Stored data:
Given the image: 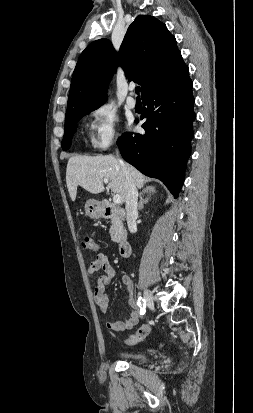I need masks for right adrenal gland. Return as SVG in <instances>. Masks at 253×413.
I'll return each instance as SVG.
<instances>
[{
  "mask_svg": "<svg viewBox=\"0 0 253 413\" xmlns=\"http://www.w3.org/2000/svg\"><path fill=\"white\" fill-rule=\"evenodd\" d=\"M154 193L155 191H143L140 193L139 210L143 209L144 204L148 203ZM144 194H147V197L145 199L143 198Z\"/></svg>",
  "mask_w": 253,
  "mask_h": 413,
  "instance_id": "2a0ac1e0",
  "label": "right adrenal gland"
}]
</instances>
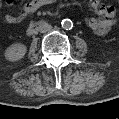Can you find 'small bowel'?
Returning <instances> with one entry per match:
<instances>
[{
	"instance_id": "c3829d8e",
	"label": "small bowel",
	"mask_w": 119,
	"mask_h": 119,
	"mask_svg": "<svg viewBox=\"0 0 119 119\" xmlns=\"http://www.w3.org/2000/svg\"><path fill=\"white\" fill-rule=\"evenodd\" d=\"M52 2H53L52 0H31L24 5L22 14L18 16L7 14L4 17V21L7 24L22 23L29 16L35 13L38 9L48 4H51ZM5 3L7 6L12 7L16 5L18 1L6 0ZM90 6L96 12L98 17L97 18L92 17L87 19L86 23L88 27L97 35L106 34L115 21L114 8L112 6L105 5L101 1H98V0L90 1Z\"/></svg>"
}]
</instances>
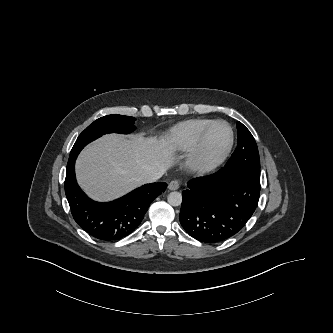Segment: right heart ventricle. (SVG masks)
Listing matches in <instances>:
<instances>
[{"instance_id":"right-heart-ventricle-1","label":"right heart ventricle","mask_w":333,"mask_h":333,"mask_svg":"<svg viewBox=\"0 0 333 333\" xmlns=\"http://www.w3.org/2000/svg\"><path fill=\"white\" fill-rule=\"evenodd\" d=\"M212 119L195 118L178 123L165 135L166 141L177 150L193 148Z\"/></svg>"}]
</instances>
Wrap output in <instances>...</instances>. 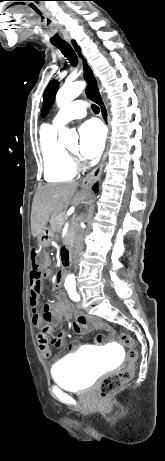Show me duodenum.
Returning <instances> with one entry per match:
<instances>
[{"mask_svg":"<svg viewBox=\"0 0 165 461\" xmlns=\"http://www.w3.org/2000/svg\"><path fill=\"white\" fill-rule=\"evenodd\" d=\"M68 243H66L64 245V248L62 250V257H63V261L65 264H67L69 262V258H70V251H69V248H68Z\"/></svg>","mask_w":165,"mask_h":461,"instance_id":"410a0bca","label":"duodenum"}]
</instances>
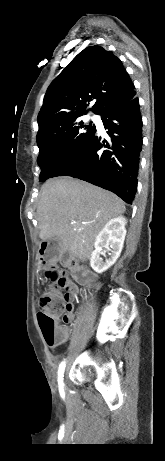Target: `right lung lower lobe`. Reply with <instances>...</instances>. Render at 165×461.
<instances>
[{"mask_svg": "<svg viewBox=\"0 0 165 461\" xmlns=\"http://www.w3.org/2000/svg\"><path fill=\"white\" fill-rule=\"evenodd\" d=\"M101 116L111 138L110 141L101 140L95 130L81 149L51 178L57 176L78 178L112 191L126 203L131 204L137 190L142 150L139 100L134 97Z\"/></svg>", "mask_w": 165, "mask_h": 461, "instance_id": "1", "label": "right lung lower lobe"}]
</instances>
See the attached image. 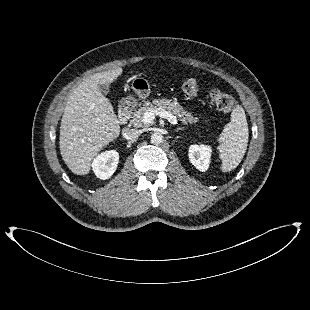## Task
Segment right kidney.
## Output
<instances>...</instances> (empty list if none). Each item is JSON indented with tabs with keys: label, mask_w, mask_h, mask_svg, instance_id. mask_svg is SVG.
<instances>
[{
	"label": "right kidney",
	"mask_w": 310,
	"mask_h": 310,
	"mask_svg": "<svg viewBox=\"0 0 310 310\" xmlns=\"http://www.w3.org/2000/svg\"><path fill=\"white\" fill-rule=\"evenodd\" d=\"M119 163V154L116 150L102 152L93 159L92 170L102 180L110 178L116 171Z\"/></svg>",
	"instance_id": "1"
}]
</instances>
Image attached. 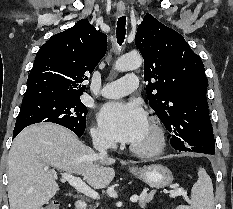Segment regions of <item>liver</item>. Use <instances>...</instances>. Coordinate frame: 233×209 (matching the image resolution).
Masks as SVG:
<instances>
[{
  "instance_id": "liver-1",
  "label": "liver",
  "mask_w": 233,
  "mask_h": 209,
  "mask_svg": "<svg viewBox=\"0 0 233 209\" xmlns=\"http://www.w3.org/2000/svg\"><path fill=\"white\" fill-rule=\"evenodd\" d=\"M114 163L62 126H30L15 138L9 152L10 209H40L55 196L59 187L50 167L81 175L92 188L101 189L113 180Z\"/></svg>"
}]
</instances>
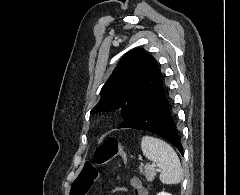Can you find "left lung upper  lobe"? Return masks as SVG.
I'll list each match as a JSON object with an SVG mask.
<instances>
[{
    "instance_id": "5c2ea615",
    "label": "left lung upper lobe",
    "mask_w": 240,
    "mask_h": 195,
    "mask_svg": "<svg viewBox=\"0 0 240 195\" xmlns=\"http://www.w3.org/2000/svg\"><path fill=\"white\" fill-rule=\"evenodd\" d=\"M163 87L159 66L147 51L134 49L124 55L100 91V101L92 114L120 109L123 121L132 120L141 108Z\"/></svg>"
}]
</instances>
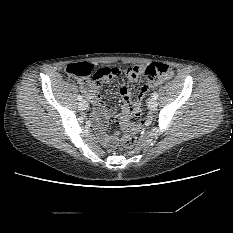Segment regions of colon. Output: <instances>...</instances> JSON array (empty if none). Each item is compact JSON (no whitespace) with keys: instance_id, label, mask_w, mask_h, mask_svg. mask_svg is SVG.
<instances>
[{"instance_id":"obj_1","label":"colon","mask_w":233,"mask_h":233,"mask_svg":"<svg viewBox=\"0 0 233 233\" xmlns=\"http://www.w3.org/2000/svg\"><path fill=\"white\" fill-rule=\"evenodd\" d=\"M170 70V67L164 63H152L146 67H141L139 65H116L113 67L95 68L92 63L83 61L67 65L65 68V73L68 75L77 76L81 79H87L92 76L94 80H98L112 73L119 74L120 72H124L130 77H144L148 80H152L158 76H163L166 78L169 77ZM125 110L129 116L138 117L140 115V108L136 105L126 104ZM121 119V116L116 117L117 122H121ZM139 126L140 123L131 126L125 134L114 137L111 143L117 146L120 150L132 148L135 143V135L133 134V130L137 129Z\"/></svg>"}]
</instances>
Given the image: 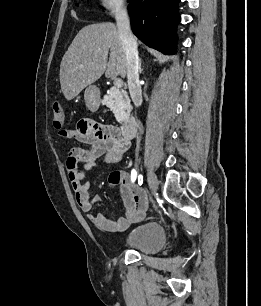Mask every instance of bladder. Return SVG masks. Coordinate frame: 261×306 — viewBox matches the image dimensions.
Here are the masks:
<instances>
[{
	"label": "bladder",
	"instance_id": "1",
	"mask_svg": "<svg viewBox=\"0 0 261 306\" xmlns=\"http://www.w3.org/2000/svg\"><path fill=\"white\" fill-rule=\"evenodd\" d=\"M165 241L163 225L157 221H148L132 229L123 245L143 254H155L163 248Z\"/></svg>",
	"mask_w": 261,
	"mask_h": 306
}]
</instances>
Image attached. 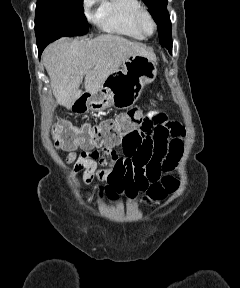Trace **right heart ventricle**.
Segmentation results:
<instances>
[{
	"instance_id": "right-heart-ventricle-1",
	"label": "right heart ventricle",
	"mask_w": 240,
	"mask_h": 288,
	"mask_svg": "<svg viewBox=\"0 0 240 288\" xmlns=\"http://www.w3.org/2000/svg\"><path fill=\"white\" fill-rule=\"evenodd\" d=\"M140 7L139 0H101L97 23L105 32L142 40L144 36L133 22L134 14Z\"/></svg>"
}]
</instances>
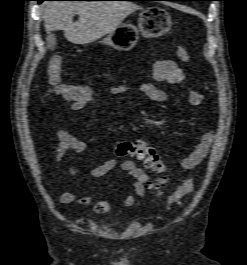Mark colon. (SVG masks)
Listing matches in <instances>:
<instances>
[{"label":"colon","instance_id":"colon-1","mask_svg":"<svg viewBox=\"0 0 247 265\" xmlns=\"http://www.w3.org/2000/svg\"><path fill=\"white\" fill-rule=\"evenodd\" d=\"M176 54L184 62H188L190 59L188 49L184 45L177 47ZM62 68V56L59 54L52 56L47 68V80L59 98L72 103L81 102L87 105L102 101L98 92L90 86L65 83L62 79ZM114 154L118 158H137L144 167L150 169L156 175L157 178L150 184V187L159 192V188L165 183L164 173L166 172V167L159 153L151 145L140 140L122 141L115 147ZM193 188L194 182L192 179L184 181L169 196L168 207L179 204L181 199L188 195Z\"/></svg>","mask_w":247,"mask_h":265}]
</instances>
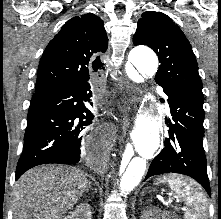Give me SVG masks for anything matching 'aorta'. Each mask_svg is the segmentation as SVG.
<instances>
[{"instance_id":"obj_1","label":"aorta","mask_w":221,"mask_h":219,"mask_svg":"<svg viewBox=\"0 0 221 219\" xmlns=\"http://www.w3.org/2000/svg\"><path fill=\"white\" fill-rule=\"evenodd\" d=\"M128 60L136 67L142 76H153L158 69V58L148 47H135L128 56ZM161 124L156 115L144 113L136 120L134 130V144L127 148L116 169V183L118 195L127 196L141 181L147 160L159 147Z\"/></svg>"}]
</instances>
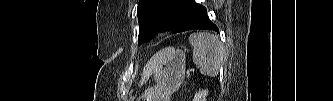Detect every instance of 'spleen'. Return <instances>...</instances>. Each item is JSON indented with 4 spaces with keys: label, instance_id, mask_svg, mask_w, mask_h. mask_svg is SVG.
I'll use <instances>...</instances> for the list:
<instances>
[{
    "label": "spleen",
    "instance_id": "obj_1",
    "mask_svg": "<svg viewBox=\"0 0 333 101\" xmlns=\"http://www.w3.org/2000/svg\"><path fill=\"white\" fill-rule=\"evenodd\" d=\"M193 47V62L199 66L200 73L214 77L219 73L226 58L224 46L213 34L200 32L189 37Z\"/></svg>",
    "mask_w": 333,
    "mask_h": 101
}]
</instances>
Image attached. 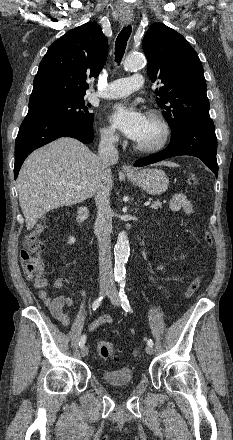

# Work required:
What is needed is an exact copy of the lines from the one containing "Detect every instance" through the last line of the records, with every picture left out.

# Task response:
Detect every instance of 'spleen'. Return <instances>...</instances>. Each item is JSON indented with 4 spaces with keys: label, instance_id, mask_svg, mask_w, mask_h. mask_svg is SVG.
I'll use <instances>...</instances> for the list:
<instances>
[{
    "label": "spleen",
    "instance_id": "obj_1",
    "mask_svg": "<svg viewBox=\"0 0 333 101\" xmlns=\"http://www.w3.org/2000/svg\"><path fill=\"white\" fill-rule=\"evenodd\" d=\"M193 47V62L199 66L200 73L214 77L219 73L226 58L224 46L213 34L200 32L189 37Z\"/></svg>",
    "mask_w": 333,
    "mask_h": 101
}]
</instances>
Image attached. 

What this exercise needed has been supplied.